§ **Task to carry out**: Give the number of lines in the data below that contain "base", and only that number.

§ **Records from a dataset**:

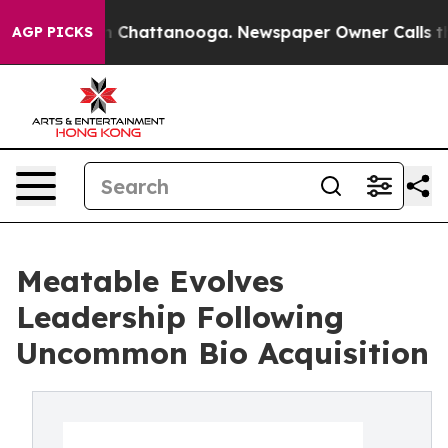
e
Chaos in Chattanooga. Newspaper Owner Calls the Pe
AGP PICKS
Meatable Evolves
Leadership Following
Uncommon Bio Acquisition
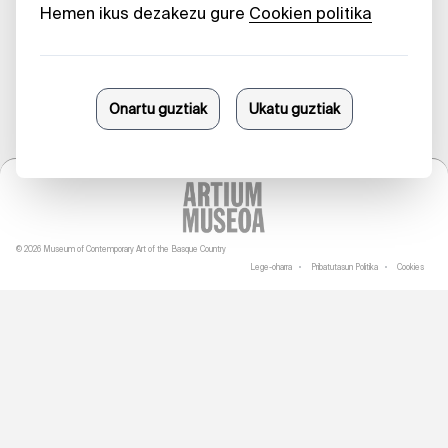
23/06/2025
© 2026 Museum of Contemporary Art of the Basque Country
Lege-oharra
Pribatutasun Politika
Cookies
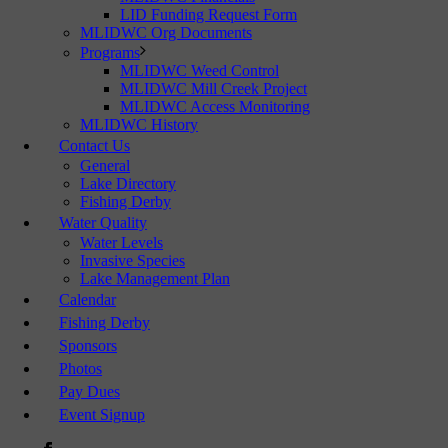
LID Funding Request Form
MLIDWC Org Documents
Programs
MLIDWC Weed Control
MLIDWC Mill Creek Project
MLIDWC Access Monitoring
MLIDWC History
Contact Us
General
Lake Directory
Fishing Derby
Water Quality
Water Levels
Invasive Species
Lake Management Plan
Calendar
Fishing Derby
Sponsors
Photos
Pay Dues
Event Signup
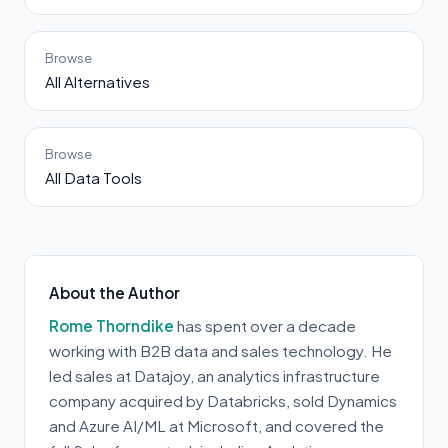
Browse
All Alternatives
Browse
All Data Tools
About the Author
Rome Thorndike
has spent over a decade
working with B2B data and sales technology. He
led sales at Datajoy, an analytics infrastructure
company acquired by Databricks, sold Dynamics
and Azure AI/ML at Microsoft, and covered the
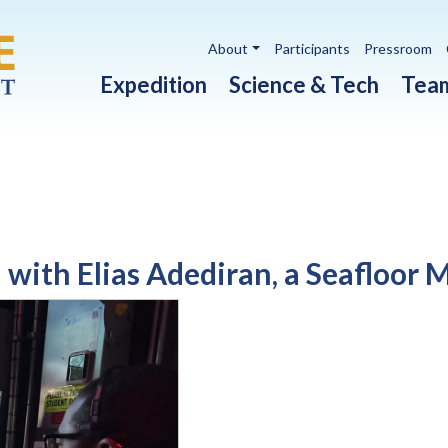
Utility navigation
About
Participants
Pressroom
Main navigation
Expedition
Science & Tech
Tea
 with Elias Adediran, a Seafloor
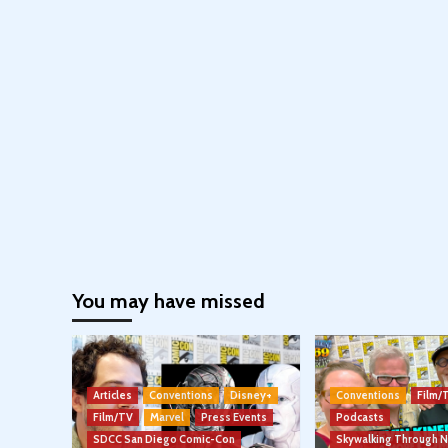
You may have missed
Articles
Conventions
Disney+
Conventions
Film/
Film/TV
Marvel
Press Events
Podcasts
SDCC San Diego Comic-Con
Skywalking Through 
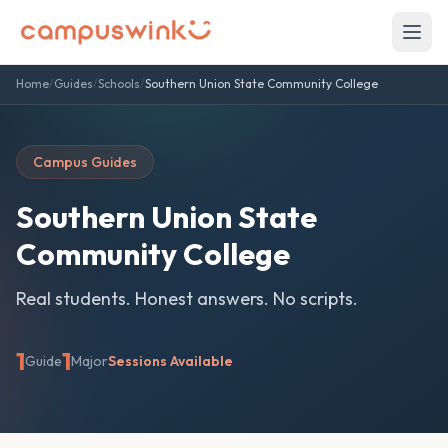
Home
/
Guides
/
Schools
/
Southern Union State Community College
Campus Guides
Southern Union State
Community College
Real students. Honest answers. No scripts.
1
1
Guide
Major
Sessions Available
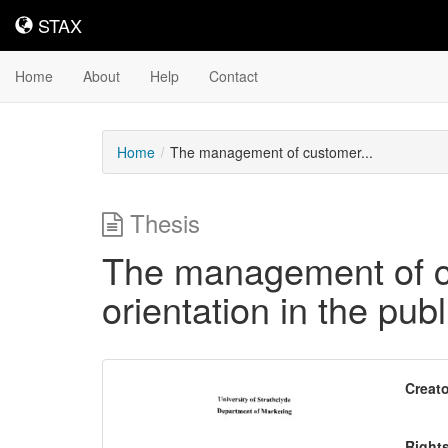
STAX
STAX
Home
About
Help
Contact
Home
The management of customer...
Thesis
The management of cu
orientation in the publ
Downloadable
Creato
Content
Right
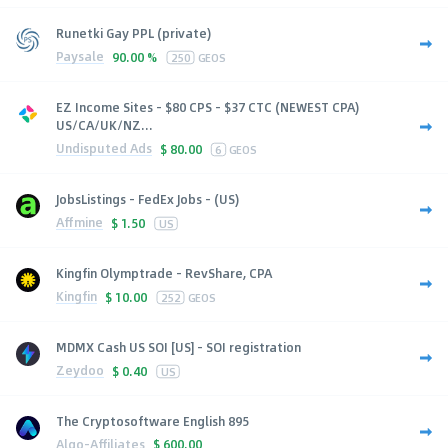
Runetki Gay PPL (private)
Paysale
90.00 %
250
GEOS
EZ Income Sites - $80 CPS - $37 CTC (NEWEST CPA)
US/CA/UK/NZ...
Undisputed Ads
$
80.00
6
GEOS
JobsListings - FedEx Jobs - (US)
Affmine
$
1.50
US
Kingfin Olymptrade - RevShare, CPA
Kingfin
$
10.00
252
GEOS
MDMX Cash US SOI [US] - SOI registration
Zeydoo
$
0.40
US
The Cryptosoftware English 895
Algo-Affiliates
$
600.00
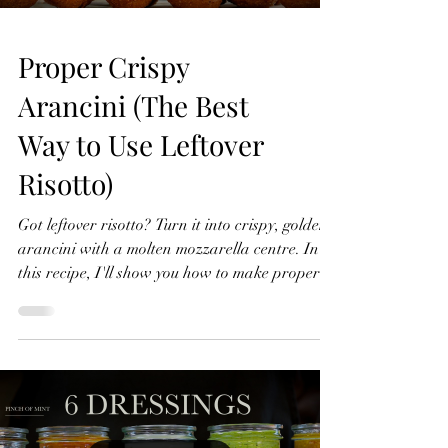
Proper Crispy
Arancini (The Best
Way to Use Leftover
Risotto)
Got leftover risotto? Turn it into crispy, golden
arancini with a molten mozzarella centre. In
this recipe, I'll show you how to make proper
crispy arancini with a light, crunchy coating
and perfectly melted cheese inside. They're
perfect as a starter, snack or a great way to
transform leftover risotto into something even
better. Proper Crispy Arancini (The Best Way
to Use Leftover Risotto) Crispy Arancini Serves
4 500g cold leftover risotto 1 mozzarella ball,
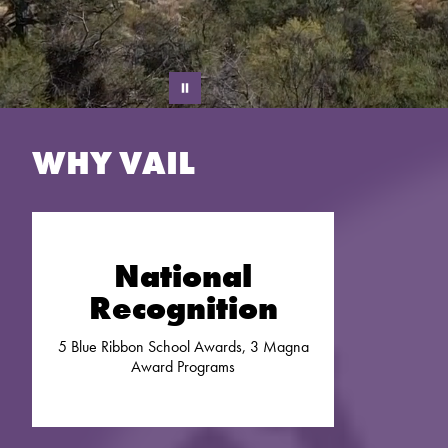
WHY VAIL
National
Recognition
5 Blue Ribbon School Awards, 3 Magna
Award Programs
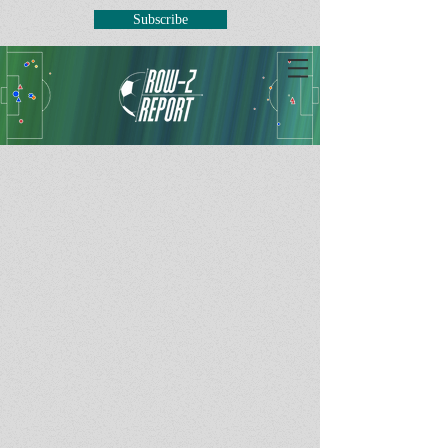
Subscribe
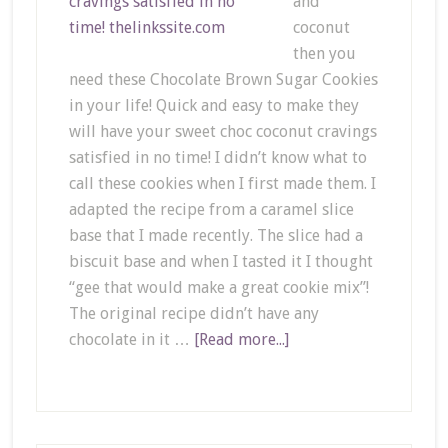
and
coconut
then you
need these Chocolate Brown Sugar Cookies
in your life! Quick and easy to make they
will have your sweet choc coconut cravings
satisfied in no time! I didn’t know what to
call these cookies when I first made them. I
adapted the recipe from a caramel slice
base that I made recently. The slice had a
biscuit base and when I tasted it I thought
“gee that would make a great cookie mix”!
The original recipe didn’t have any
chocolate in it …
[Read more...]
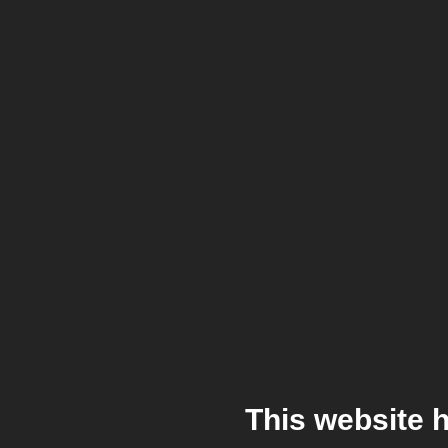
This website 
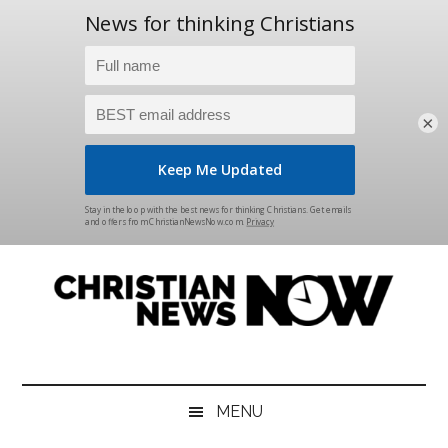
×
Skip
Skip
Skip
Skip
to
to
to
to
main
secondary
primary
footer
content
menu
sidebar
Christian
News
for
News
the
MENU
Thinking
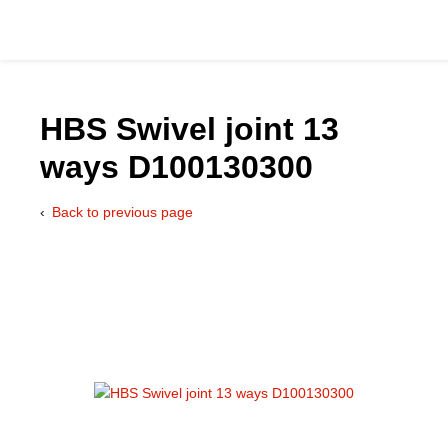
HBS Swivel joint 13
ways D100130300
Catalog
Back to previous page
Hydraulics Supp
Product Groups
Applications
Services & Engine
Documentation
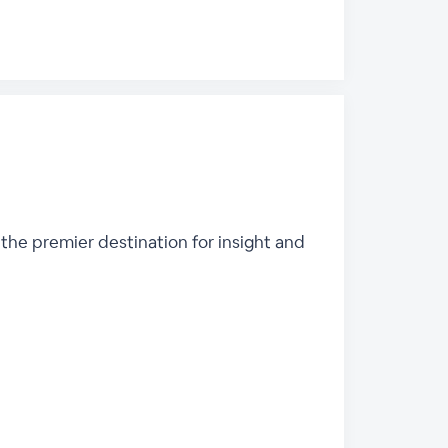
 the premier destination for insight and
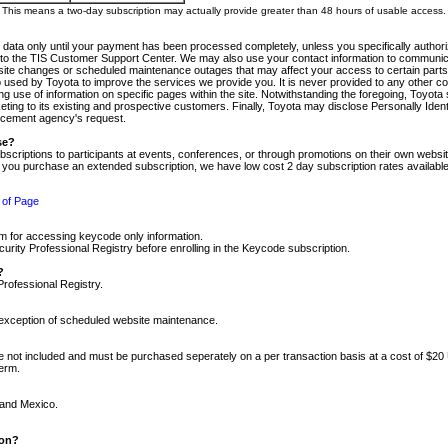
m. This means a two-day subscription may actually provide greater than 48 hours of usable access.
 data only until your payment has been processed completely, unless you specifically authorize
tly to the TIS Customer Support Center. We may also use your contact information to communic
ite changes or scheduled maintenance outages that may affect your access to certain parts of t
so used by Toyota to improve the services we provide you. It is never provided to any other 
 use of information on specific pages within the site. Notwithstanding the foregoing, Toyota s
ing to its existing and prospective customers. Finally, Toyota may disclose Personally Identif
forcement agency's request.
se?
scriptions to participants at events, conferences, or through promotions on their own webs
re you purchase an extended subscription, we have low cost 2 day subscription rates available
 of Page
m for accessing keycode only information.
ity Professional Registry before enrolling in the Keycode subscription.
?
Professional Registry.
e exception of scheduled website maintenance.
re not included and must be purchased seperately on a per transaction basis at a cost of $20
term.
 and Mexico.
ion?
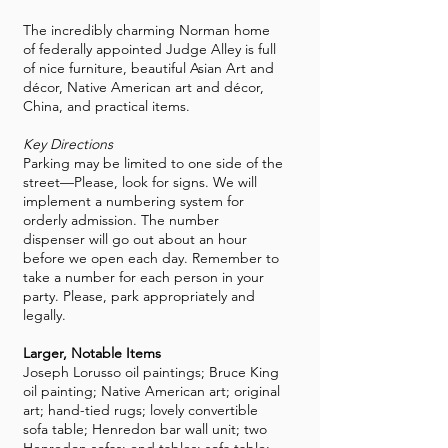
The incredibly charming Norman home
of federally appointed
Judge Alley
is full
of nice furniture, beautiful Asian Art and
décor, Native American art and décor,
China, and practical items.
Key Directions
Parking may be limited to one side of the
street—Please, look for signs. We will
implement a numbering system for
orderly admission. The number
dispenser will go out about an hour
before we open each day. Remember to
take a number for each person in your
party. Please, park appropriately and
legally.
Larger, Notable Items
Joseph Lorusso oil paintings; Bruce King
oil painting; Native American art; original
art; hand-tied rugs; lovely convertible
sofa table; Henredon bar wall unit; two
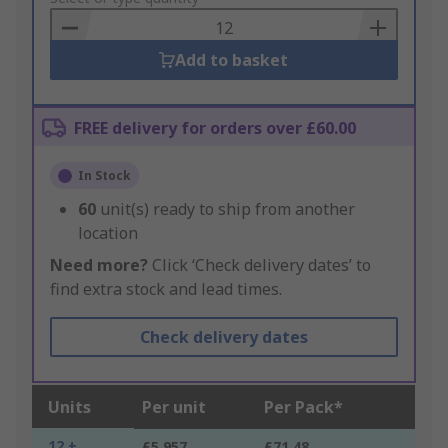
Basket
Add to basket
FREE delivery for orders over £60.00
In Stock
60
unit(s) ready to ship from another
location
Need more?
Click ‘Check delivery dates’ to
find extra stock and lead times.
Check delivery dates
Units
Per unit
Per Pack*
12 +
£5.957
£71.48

§ **Response for this exercise**: 2